▶ **ASSIGNED TASK**
Find the lines of the listing that contain the string "брза", and return them.

▶ **DATASET RECORDS**
[Start of section]
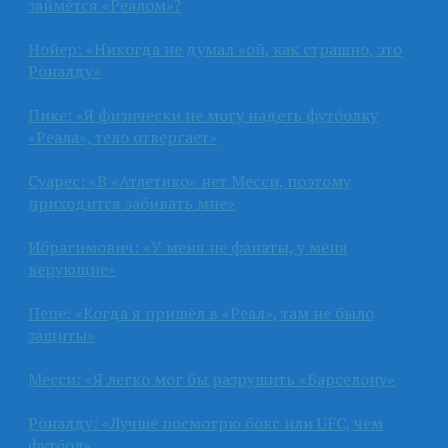
займётся «Реалом»?
Нойер: «Никогда не думал «ой, как страшно, это
Роналду»
Пике: «Я физически не могу надеть футболку
«Реала», тело отвергает»
Суарес: «В «Атлетико» нет Месси, поэтому
приходится забивать мне»
Ибрагимович: «У меня не фанаты, у меня
верующие»
Пепе: «Когда я пришёл в «Реал», там не было
защиты»
Месси: «Я легко мог бы разрушить «Барселону»
Роналду: «Лучше посмотрю бокс или UFC, чем
футбол»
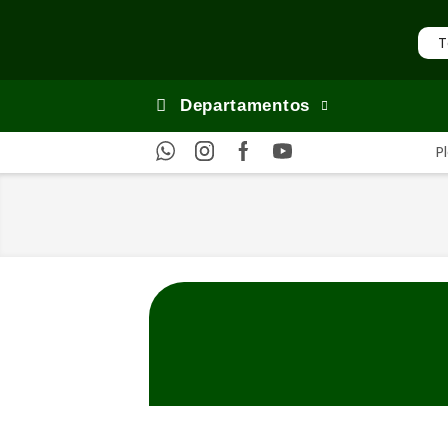
Departamentos
P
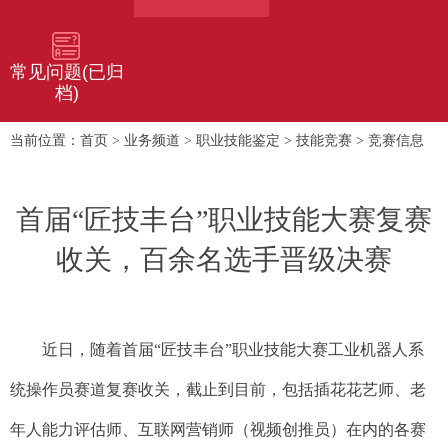
常见问题(已归
档)
首页
业务频道
职业技能鉴定
技能竞赛
竞赛信息
当前位置：
>
>
>
>
首届“匠技丰台”职业技能大赛复赛
收关，百余名选手晋级决赛
近日，随着首届“匠技丰台”职业技能大赛工业机器人系
统操作员赛道复赛收关，截止到目前，包括插花花艺师、老
年人能力评估师、互联网营销师（视频创推员）在内的各赛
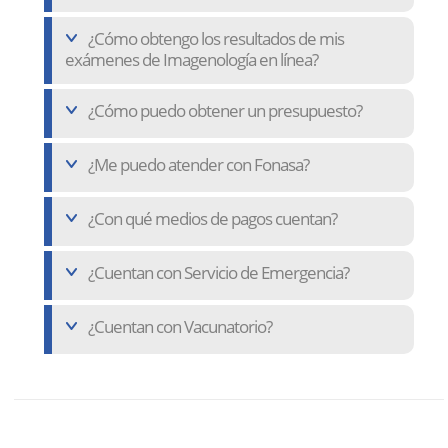
¿Cómo obtengo los resultados de mis
exámenes de Imagenología en línea?
¿Cómo puedo obtener un presupuesto?
¿Me puedo atender con Fonasa?
¿Con qué medios de pagos cuentan?
¿Cuentan con Servicio de Emergencia?
¿Cuentan con Vacunatorio?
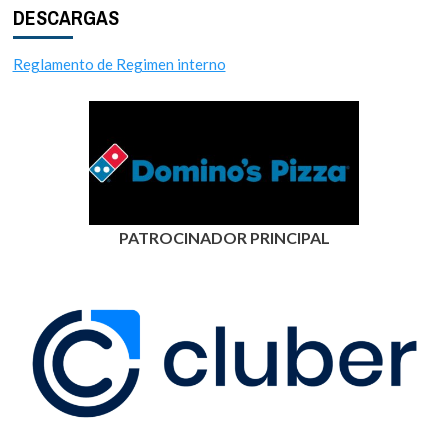
DESCARGAS
Reglamento de Regimen interno
PATROCINADOR PRINCIPAL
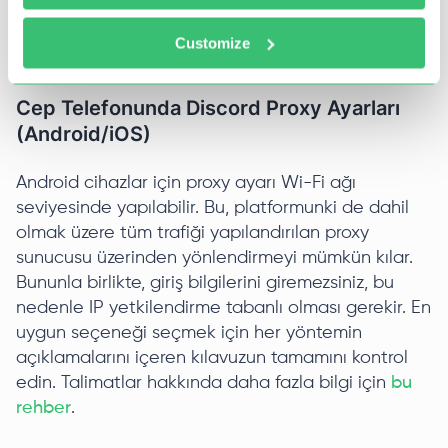
araçlar
belirli bir siteden.
Proxy denetleyicisi
Kullanıcılar ayrıca doğru işlevselliğini doğrulama
Customize
seçeneğine de sahiptir.
Cep Telefonunda Discord Proxy Ayarları
(Android/iOS)
Android cihazlar için proxy ayarı Wi-Fi ağı
seviyesinde yapılabilir. Bu, platformunki de dahil
olmak üzere tüm trafiği yapılandırılan proxy
sunucusu üzerinden yönlendirmeyi mümkün kılar.
Bununla birlikte, giriş bilgilerini giremezsiniz, bu
nedenle IP yetkilendirme tabanlı olması gerekir. En
uygun seçeneği seçmek için her yöntemin
açıklamalarını içeren kılavuzun tamamını kontrol
edin. Talimatlar hakkında daha fazla bilgi için
bu
rehber
.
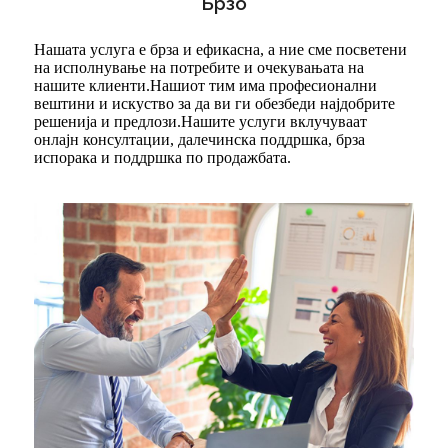
Брзо
Нашата услуга е брза и ефикасна, а ние сме посветени
на исполнување на потребите и очекувањата на
нашите клиенти.Нашиот тим има професионални
вештини и искуство за да ви ги обезбеди најдобрите
решенија и предлози.Нашите услуги вклучуваат
онлајн консултации, далечинска поддршка, брза
испорака и поддршка по продажбата.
[End of section]
▶ **FINAL ANSWER**
Нашата услуга е брза и ефикасна, а ние сме посветени
онлајн консултации, далечинска поддршка, брза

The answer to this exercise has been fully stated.